As a victim, it can be a long hard road to healing. It can take years. It can take forever. I was lucky to have a therapist who was able to guide me through the trauma and tell a new story of survival. After years of silence about my rape, I was finally able to speak about it, write about it, read my writings aloud.  And yet, my impulse was to forgive the man who perpetrated the rape immediately after it happened because during the four hours he held me captive, I listened to his story. I knew he was a victim as well and that the violation on my body were the results of his own abuse, humiliation and anger. It is not an excuse. I don’t believe forgiveness needs to include forgetting. 

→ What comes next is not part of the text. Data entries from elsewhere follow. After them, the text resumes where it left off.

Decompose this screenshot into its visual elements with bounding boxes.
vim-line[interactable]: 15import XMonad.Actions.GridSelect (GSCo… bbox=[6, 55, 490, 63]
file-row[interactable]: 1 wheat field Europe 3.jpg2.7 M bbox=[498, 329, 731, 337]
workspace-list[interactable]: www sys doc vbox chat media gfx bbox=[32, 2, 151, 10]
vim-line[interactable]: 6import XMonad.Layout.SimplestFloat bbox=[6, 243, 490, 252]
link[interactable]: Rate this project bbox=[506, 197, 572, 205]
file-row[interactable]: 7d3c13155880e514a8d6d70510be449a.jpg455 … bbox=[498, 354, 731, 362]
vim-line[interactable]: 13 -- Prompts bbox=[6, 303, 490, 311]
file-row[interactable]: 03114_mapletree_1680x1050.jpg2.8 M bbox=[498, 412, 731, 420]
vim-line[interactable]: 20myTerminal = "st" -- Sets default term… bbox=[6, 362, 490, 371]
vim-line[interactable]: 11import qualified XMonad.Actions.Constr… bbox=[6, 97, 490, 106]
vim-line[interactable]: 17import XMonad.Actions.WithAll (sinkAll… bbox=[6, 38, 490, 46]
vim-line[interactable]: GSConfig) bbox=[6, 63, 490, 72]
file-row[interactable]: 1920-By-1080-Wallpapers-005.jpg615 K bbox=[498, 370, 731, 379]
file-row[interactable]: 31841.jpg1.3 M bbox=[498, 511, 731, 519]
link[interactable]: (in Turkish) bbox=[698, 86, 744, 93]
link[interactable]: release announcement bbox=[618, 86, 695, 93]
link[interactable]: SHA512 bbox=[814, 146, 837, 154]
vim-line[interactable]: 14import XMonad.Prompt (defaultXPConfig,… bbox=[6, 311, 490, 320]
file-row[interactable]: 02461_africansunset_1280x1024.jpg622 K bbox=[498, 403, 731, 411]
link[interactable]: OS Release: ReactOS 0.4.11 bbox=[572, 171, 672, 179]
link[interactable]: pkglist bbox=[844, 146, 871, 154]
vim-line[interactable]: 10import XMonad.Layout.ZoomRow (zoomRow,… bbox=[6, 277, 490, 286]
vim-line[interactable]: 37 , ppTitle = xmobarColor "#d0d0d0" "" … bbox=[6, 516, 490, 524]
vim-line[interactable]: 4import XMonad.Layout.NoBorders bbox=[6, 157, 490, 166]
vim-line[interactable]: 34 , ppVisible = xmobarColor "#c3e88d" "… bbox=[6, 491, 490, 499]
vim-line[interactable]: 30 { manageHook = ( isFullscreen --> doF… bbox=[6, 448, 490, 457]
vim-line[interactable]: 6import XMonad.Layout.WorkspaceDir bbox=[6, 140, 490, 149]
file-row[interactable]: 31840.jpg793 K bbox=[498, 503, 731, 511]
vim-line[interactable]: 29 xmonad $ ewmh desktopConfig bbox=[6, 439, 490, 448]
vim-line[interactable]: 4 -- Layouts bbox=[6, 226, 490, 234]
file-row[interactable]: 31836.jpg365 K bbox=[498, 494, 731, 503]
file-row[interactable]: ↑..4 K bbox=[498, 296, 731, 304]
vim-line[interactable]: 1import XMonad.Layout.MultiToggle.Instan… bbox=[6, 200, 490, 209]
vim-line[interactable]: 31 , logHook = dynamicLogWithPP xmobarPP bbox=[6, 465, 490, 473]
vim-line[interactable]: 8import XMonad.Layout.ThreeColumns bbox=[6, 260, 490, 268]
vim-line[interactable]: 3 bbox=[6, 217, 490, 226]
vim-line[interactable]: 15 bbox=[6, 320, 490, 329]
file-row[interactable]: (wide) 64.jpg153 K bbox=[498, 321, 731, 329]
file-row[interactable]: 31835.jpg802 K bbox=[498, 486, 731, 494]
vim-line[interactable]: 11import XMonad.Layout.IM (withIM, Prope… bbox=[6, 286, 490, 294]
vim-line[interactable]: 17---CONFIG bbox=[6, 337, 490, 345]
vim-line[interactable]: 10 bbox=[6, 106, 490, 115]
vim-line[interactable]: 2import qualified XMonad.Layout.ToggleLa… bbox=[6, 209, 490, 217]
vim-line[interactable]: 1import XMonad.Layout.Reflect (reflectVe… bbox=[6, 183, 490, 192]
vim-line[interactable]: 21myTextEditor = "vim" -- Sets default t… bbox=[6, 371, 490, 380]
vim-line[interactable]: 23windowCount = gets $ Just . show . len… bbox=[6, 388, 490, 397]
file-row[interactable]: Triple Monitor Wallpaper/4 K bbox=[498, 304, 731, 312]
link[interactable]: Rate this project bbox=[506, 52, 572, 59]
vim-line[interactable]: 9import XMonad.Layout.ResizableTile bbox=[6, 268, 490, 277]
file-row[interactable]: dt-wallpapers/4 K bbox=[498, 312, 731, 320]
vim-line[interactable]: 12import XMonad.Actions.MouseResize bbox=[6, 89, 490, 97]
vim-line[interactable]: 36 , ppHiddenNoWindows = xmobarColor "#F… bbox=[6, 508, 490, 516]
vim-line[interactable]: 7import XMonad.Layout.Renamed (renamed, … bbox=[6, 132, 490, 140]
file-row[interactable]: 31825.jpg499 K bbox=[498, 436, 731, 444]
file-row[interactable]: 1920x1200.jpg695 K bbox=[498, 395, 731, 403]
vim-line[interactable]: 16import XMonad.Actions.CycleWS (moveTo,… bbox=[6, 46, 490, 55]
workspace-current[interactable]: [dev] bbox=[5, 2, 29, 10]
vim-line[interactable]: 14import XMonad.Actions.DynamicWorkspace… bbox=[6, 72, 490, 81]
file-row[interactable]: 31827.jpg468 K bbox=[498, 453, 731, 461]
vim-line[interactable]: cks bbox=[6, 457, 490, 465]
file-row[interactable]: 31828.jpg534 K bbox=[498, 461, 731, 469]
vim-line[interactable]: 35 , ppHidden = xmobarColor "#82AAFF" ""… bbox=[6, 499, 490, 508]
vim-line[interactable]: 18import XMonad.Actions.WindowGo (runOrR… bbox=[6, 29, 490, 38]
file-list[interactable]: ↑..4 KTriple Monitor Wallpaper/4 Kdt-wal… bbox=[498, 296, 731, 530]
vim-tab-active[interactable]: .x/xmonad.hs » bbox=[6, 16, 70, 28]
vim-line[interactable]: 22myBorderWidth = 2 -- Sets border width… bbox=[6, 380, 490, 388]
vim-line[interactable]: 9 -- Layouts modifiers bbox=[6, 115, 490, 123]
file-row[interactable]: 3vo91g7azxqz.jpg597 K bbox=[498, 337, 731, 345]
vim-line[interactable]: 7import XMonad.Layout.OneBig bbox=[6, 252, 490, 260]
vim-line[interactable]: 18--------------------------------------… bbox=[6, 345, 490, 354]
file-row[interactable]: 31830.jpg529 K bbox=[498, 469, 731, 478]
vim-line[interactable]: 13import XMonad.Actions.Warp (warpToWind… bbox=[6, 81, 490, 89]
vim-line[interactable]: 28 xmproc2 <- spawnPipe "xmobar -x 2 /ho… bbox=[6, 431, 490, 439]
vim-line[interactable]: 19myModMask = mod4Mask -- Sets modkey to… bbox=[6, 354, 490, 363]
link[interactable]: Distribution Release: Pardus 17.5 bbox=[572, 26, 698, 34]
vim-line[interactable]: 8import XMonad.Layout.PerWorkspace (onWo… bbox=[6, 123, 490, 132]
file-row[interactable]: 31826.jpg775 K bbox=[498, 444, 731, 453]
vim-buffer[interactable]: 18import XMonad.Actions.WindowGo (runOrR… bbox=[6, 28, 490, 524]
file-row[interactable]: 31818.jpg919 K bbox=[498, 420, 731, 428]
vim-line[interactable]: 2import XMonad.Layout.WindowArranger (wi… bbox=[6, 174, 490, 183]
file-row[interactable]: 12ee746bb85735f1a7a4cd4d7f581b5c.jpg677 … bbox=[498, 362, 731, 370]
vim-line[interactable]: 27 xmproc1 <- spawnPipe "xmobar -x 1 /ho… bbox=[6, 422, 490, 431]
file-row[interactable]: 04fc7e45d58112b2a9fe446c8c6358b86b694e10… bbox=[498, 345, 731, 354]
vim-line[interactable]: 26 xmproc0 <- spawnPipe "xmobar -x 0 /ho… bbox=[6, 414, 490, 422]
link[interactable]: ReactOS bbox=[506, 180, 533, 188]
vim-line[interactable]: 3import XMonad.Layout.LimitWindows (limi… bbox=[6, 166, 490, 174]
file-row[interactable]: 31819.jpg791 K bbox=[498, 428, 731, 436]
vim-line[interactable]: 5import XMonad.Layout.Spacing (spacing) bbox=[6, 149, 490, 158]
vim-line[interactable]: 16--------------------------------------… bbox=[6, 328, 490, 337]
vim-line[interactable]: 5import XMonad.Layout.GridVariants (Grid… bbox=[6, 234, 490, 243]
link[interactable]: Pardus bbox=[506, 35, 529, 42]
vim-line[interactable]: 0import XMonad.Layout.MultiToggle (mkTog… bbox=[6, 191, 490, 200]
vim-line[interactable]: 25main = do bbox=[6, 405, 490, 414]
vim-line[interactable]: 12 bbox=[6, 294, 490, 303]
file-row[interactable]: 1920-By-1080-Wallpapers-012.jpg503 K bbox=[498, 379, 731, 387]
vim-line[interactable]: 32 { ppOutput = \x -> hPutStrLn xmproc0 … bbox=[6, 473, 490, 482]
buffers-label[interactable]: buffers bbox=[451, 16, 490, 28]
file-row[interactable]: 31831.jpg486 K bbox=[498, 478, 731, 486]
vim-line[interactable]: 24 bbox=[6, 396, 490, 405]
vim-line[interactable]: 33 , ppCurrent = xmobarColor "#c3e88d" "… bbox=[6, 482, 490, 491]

A few years ago I attended a Radical Forgiveness workshop led by Rev. Sher McNeal. We formed a circle and she read questions such as “Have you ever been hurt, ever been unkind to someone?”  “Have you ever been bullied,  have you ever bullied someone?” The acts of unkindness, abuse, violence mentioned became more and more specific. We were instructed that if we were either victim or perpetrator, to step into the middle of the circle. Then she asked us to look each other in the eyes and say, “I am sorry that happened to you.” No one knew who was victim or perpetrator. Rather we witnessed that with each question, some of us stood in the middle of that circle together. Sorrow and forgiveness included all of us. Remorse included all of us. Forgiveness included all of us. Kinda like Yom Kippur. A covering over us of Divine Mercy.

If my perpetrator had entered the Radical Forgiveness circle with me, would I have been able to look him in the eyes and say I am sorry that happened to you? Would we be able to weep together over his life wasted in prison and my years of PDST and distancing myself from relationships? Would we be covered by the mercy of God? I like to think it could be so.